Horaires fluctuants dans l’horlogerie
«Pour l’heure, il n’y a que peu de demandes de RHT, mais cela peut aller assez vite et concerner toutes les régions horlogères», indique Raphaël Thiémard, responsable de la branche horlogère et microtechnique d’Unia. Alternative à la RHT, la CCT de l’horlogerie a pour spécificité d’autoriser dans les entreprises, sous réserve d’approbation par les partenaires sociaux, les horaires fluctuants, soit la modulation de la durée hebdomadaire du travail, de 30 heures au minimum à 45 heures au maximum. «Nous en signons en ce moment, même si nous ne sommes a priori pas favorables à cette flexibilisation. Il n’est pas bon de se retrouver avec 50 heures au compteur à rattraper et de devoir travailler le samedi. Nous l’acceptons pour de courtes durées, après avoir consulté le personnel et dans l’optique de préserver les emplois.»
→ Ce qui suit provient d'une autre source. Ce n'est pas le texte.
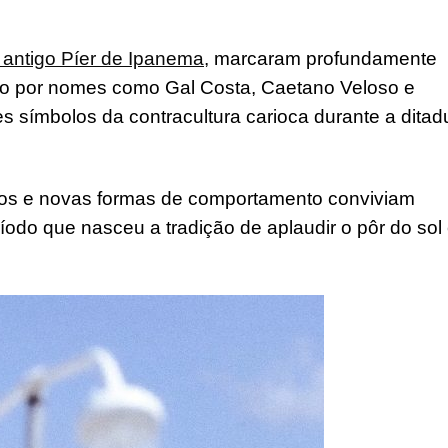
antigo Píer de Ipanema,
marcaram profundamente
do por nomes como Gal Costa, Caetano Veloso e
es símbolos da contracultura carioca durante a ditad
íticos e novas formas de comportamento conviviam
odo que nasceu a tradição de aplaudir o pôr do sol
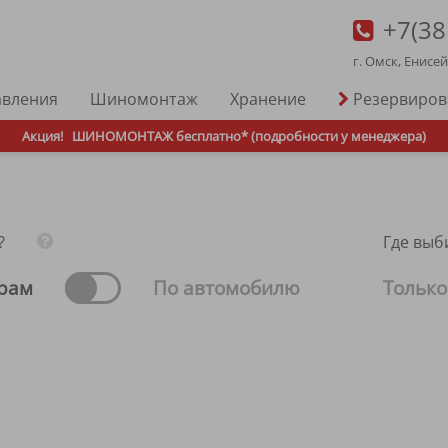
+7(38
г. Омск, Енисе
авления
Шиномонтаж
Хранение
Резервиро
Акция!
ШИНОМОНТАЖ бесплатно* (подробности у менеджера)
?
Где выб
рам
По автомобилю
Только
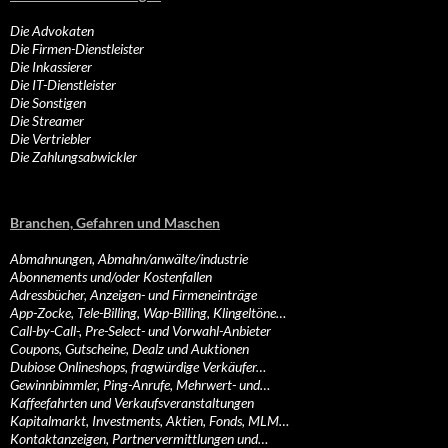
Die Advokaten
Die Firmen-Dienstleister
Die Inkassierer
Die IT-Dienstleister
Die Sonstigen
Die Streamer
Die Vertriebler
Die Zahlungsabwickler
Branchen, Gefahren und Maschen
Abmahnungen, Abmahn/anwälte/industrie
Abonnements und/oder Kostenfallen
Adressbücher, Anzeigen- und Firmeneinträge
App-Zocke, Tele-Billing, Wap-Billing, Klingeltöne…
Call-by-Call-, Pre-Select- und Vorwahl-Anbieter
Coupons, Gutscheine, Dealz und Auktionen
Dubiose Onlineshops, fragwürdige Verkäufer…
Gewinnbimmler, Ping-Anrufe, Mehrwert- und…
Kaffeefahrten und Verkaufsveranstaltungen
Kapitalmarkt, Investments, Aktien, Fonds, MLM…
Kontaktanzeigen, Partnervermittlungen und…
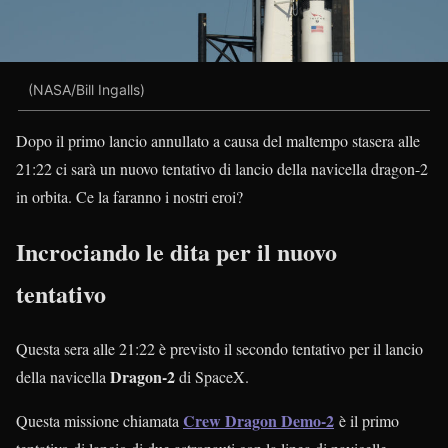
(NASA/Bill Ingalls)
Dopo il primo lancio annullato a causa del maltempo stasera alle
21:22 ci sarà un nuovo tentativo di lancio della navicella dragon-2
in orbita. Ce la faranno i nostri eroi?
Incrociando le dita per il nuovo
tentativo
Questa sera alle 21:22 è previsto il secondo tentativo per il lancio
Dragon-2
della navicella
di SpaceX.
Crew Dragon Demo-2
Questa missione chiamata
è il primo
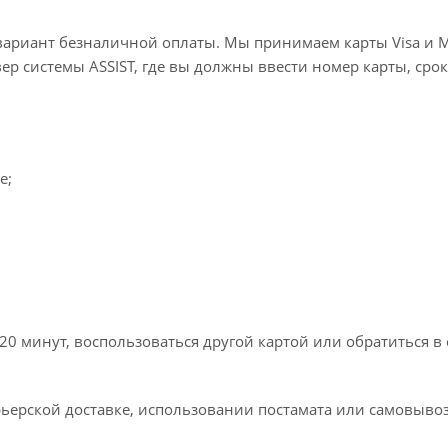
вариант безналичной оплаты. Мы принимаем карты Visa и M
вер системы ASSIST, где вы должны ввести номер карты, срок
e;
20 минут, воспользоваться другой картой или обратиться в
ьерской доставке, использовании постамата или самовывоз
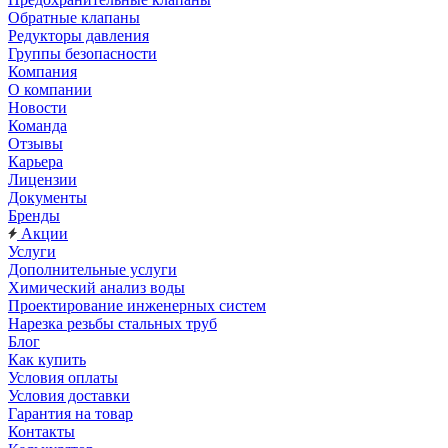
Обратные клапаны
Редукторы давления
Группы безопасности
Компания
О компании
Новости
Команда
Отзывы
Карьера
Лицензии
Документы
Бренды
Акции
Услуги
Дополнительные услуги
Химический анализ воды
Проектирование инженерных систем
Нарезка резьбы стальных труб
Блог
Как купить
Условия оплаты
Условия доставки
Гарантия на товар
Контакты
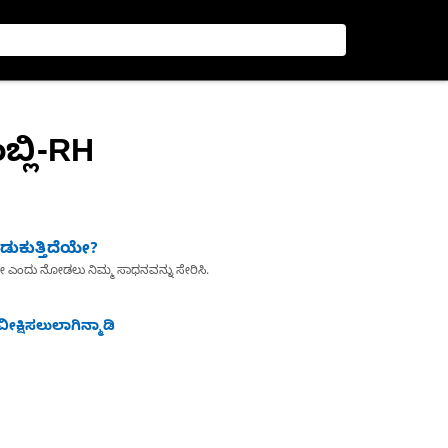
ಬ್ಲಿ-RH
ುಕುತ್ತಿದೆಯೇ?
ೇ ಎಂದು ನೋಡಲು ನಿಮ್ಮ ಸಾಧನವನ್ನು ಸೇರಿಸಿ.
ೀಕ್ಷಿಸಲುಲಾಗಿನ್ಮಾಡಿ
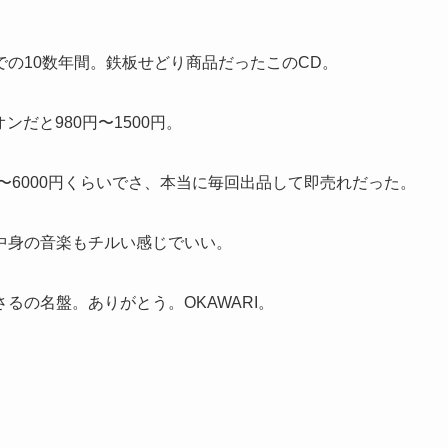
の10数年間。鉄板せどり商品だったこのCD。
ンだと980円〜1500円。
〜6000円くらいでさ、本当に毎回出品して即売れだった。
中身の音楽もチルい感じでいい。
るの名盤。ありがとう。OKAWARI。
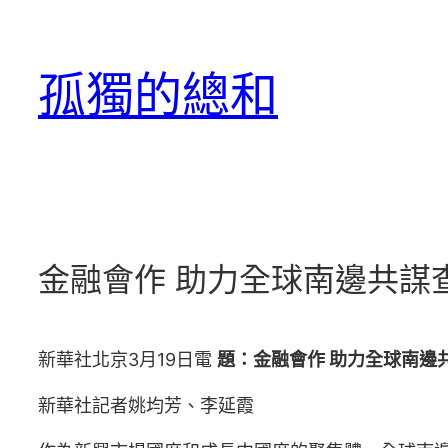
跳
至
孤獨的總和
主
要
內
容
金融會作 助力全球南邊共謀
新華社北京3月19日電
題：金融會作 助力全球南邊
新華社記者姚均芳、李延霞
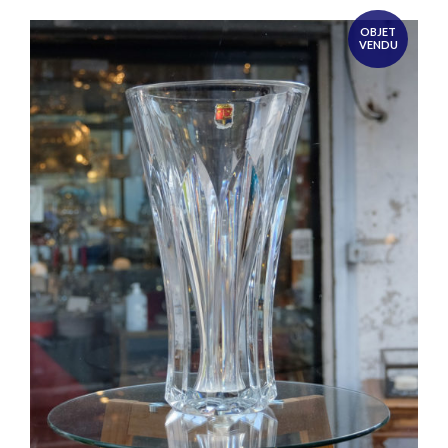
OBJET
VENDU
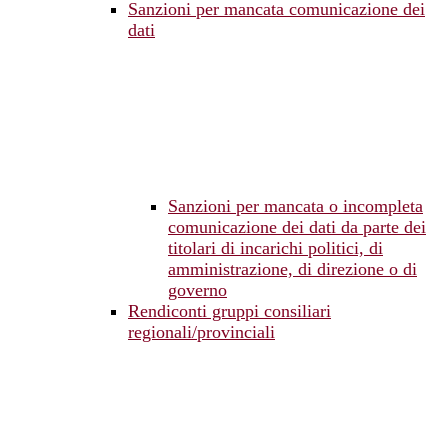
Sanzioni per mancata comunicazione dei
dati
Sanzioni per mancata o incompleta
comunicazione dei dati da parte dei
titolari di incarichi politici, di
amministrazione, di direzione o di
governo
Rendiconti gruppi consiliari
regionali/provinciali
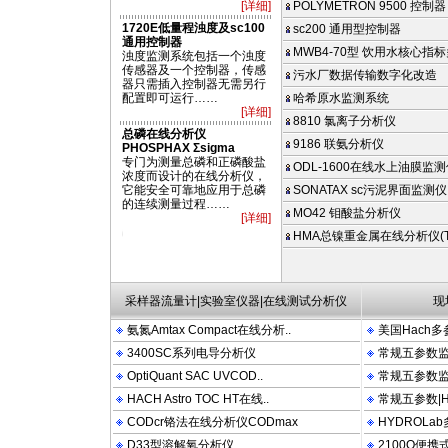
[详细]
POLYMETRON 9500 控制器
1720E低量程浊度及sc100
sc200 通用型控制器
通用控制器
MWB4-70型 饮用水核心指标
浊度监测系统包括一个浊度
传感器及一个控制器，传感
污水厂数据传输数字化改造
器只需插入控制器无需另行
配置即可运行……
哈希原水监测系统
[详细]
8810 氯离子分析仪
总磷在线分析仪
9186 联氨分析仪
PHOSPHAX Σsigma
专门为测量总磷和正磷酸盐
ODL-1600在线水上油膜监
浓度而设计的在线分析仪，
它能安全可靠地应用于总磷
SONATAX sc污泥界面监测仪
的连续测量过程……
MO42 钼酸盐分析仪
[详细]
2100N 2100P 2100AN DRB200 FT660 LDO OTT HYDROLAB PHOSPHAX Sigma9
HMA总镍重金属在线分析仪(TN
采样器流量计|实验室仪器|在线测试分析仪
现
氨氮Amtax Compact在线分析..
美国Hach多
3400SC系列电导分析仪
常规五参数监测
OptiQuant SAC UVCOD..
常规五参数监测
HACH Astro TOC HT在线..
常规五参数|Hy
CODcr铬法在线分析仪CODmax
HYDROLa
D33型溶解氧分析仪
2100Q便携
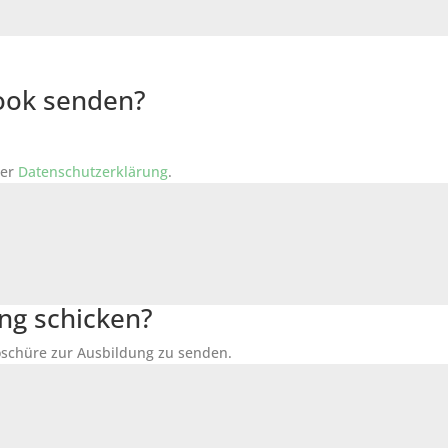
Book senden?
der
Datenschutzerklärung
.
ng schicken?
Broschüre zur Ausbildung zu senden.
Unia veut une indemnisation à 100%
Reste que, pour les salariés, tout n’est pas rose dans le chômage partiel. D’abord en ce qui concerne l’indemnité, qui ne couvre que 80% du salaire chômé. C’est pourquoi Unia exige que l’intégralité du salaire soit versée et ce dès le premier jour en supprimant le délai d’attente. Le syndicat veut laisser la possibilité de prolonger la RHT jusqu’à la fin de la crise. «Nous demandons aussi l’élargissement du cercle des bénéficiaires aux employés payés à l’heure, à contrat à durée déterminée et aux temporaires», explique Mauro Moretto, responsable Unia de l'hôtellerie-restauration, secteur particulièrement concerné. Le Seco étudie cette semaine cette possibilité d’élargissement. Autre problème, les travailleurs en RHT sont obligés de chercher un emploi provisoire et se font embêter par les offices régionaux de placement. Cette obligation sera toutefois abolie dès le 1er janvier 2021, dans le cadre de la révision de l’assurance chômage dont le Conseil des Etats a mis mercredi dernier la touche finale. Enfin, depuis la semaine dernière, les formalités administratives ont été allégées, le délai de préavis a été réduit de dix jours à trois. C’était une demande des syndicats et de certaines branches que le chômage partiel soit ainsi accordé de manière «non bureaucratique».